I have no right to position myself as the man of the people as Mr. Mitchell does....hell I don't even have his hair! But one thing I can match him on is that I am just as much an Australian as what he is and guess what ....I love soccer.

 

Strange thought that - an Australian loving soccer.

 

That is an Australian from Italian descent who has been a Western Bulldogs member all his life.
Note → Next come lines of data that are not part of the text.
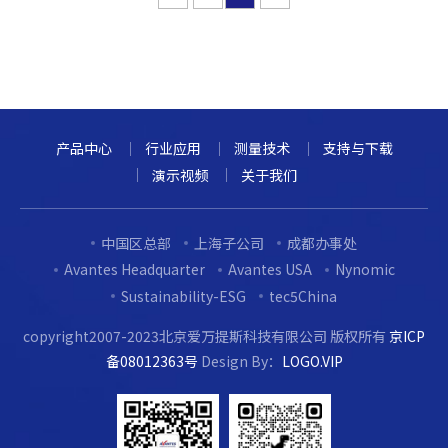
产品中心
行业应用
测量技术
支持与下载
演示视频
关于我们
中国区总部
上海子公司
成都办事处
Avantes Headquarter
Avantes USA
Nynomic
Sustainability-ESG
tec5China
copyright2007-2023北京爱万提斯科技有限公司 版权所有
京ICP
备08012363号
Design By：
LOGO.VIP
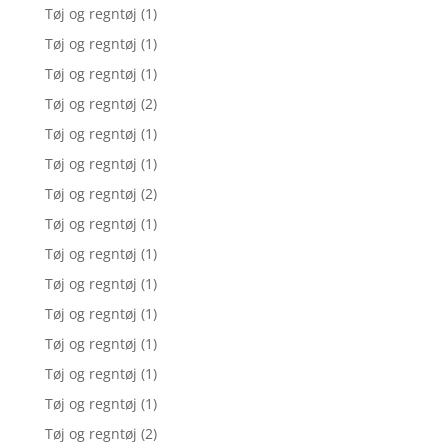
Tøj og regntøj
(1)
Tøj og regntøj
(1)
Tøj og regntøj
(1)
Tøj og regntøj
(2)
Tøj og regntøj
(1)
Tøj og regntøj
(1)
Tøj og regntøj
(2)
Tøj og regntøj
(1)
Tøj og regntøj
(1)
Tøj og regntøj
(1)
Tøj og regntøj
(1)
Tøj og regntøj
(1)
Tøj og regntøj
(1)
Tøj og regntøj
(1)
Tøj og regntøj
(2)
An Australian who has worked with other Indigenous Australians and culturally marginalised, new arrival and refugee groups teaching about Australian values across all sports including AFL, Cricket, Rugby, Basketball and Soccer.

 

An Australian who was shaped forever as a kid watching the brave 1974 Socceroos play in their first World Cup and bursting with pride at the inspirational performances of the current generation of Socceroos in both the 2006 and 2010 World Cups.

 

An Australian who is proud in the knowledge that hundreds of thousands of Australian families from diverse backgrounds, yes including an enormous number of those from anglo backgrounds, come together and unite weekly throughout the country to support the game of soccer at all levels from grassroots to the A-League.

 

An Australian who has witnessed the presence of great Australian values of respect, teamwork, loyalty, fair play and leadership displayed through the game of soccer daily in our schools and weekly in the many hundreds of soccer clubs throughout our nation.

 

Soccer ‘unAustralian’? There’s plenty of evidence that it isn’t. The opposite is true - its as Australian as it gets.

 

Hey Neil before you go with this as your next talkback topic why not venture out of your studio, the leafy suburb where you live and go and watch some soccer games. You'll find that you will encounter a cross section of the real Australia and you’ll see Australian values are thriving my friend.